[[ Supplied records, beginning ]]

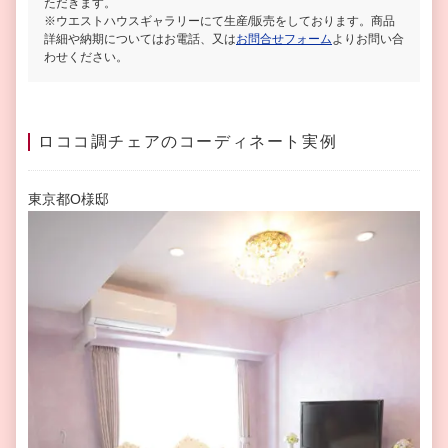
ただきます。
※ウエストハウスギャラリーにて生産/販売をしております。商品
詳細や納期についてはお電話、又は
お問合せフォーム
よりお問い合
わせください。
ロココ調チェアのコーディネート実例
東京都O様邸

[[ Supplied records, end ]]

Work request: Copy every line of the data word for word, omitting the images.

Result:
ただきます。
※ウエストハウスギャラリーにて生産/販売をしております。商品
詳細や納期についてはお電話、又は
お問合せフォーム
よりお問い合
わせください。
ロココ調チェアのコーディネート実例
東京都O様邸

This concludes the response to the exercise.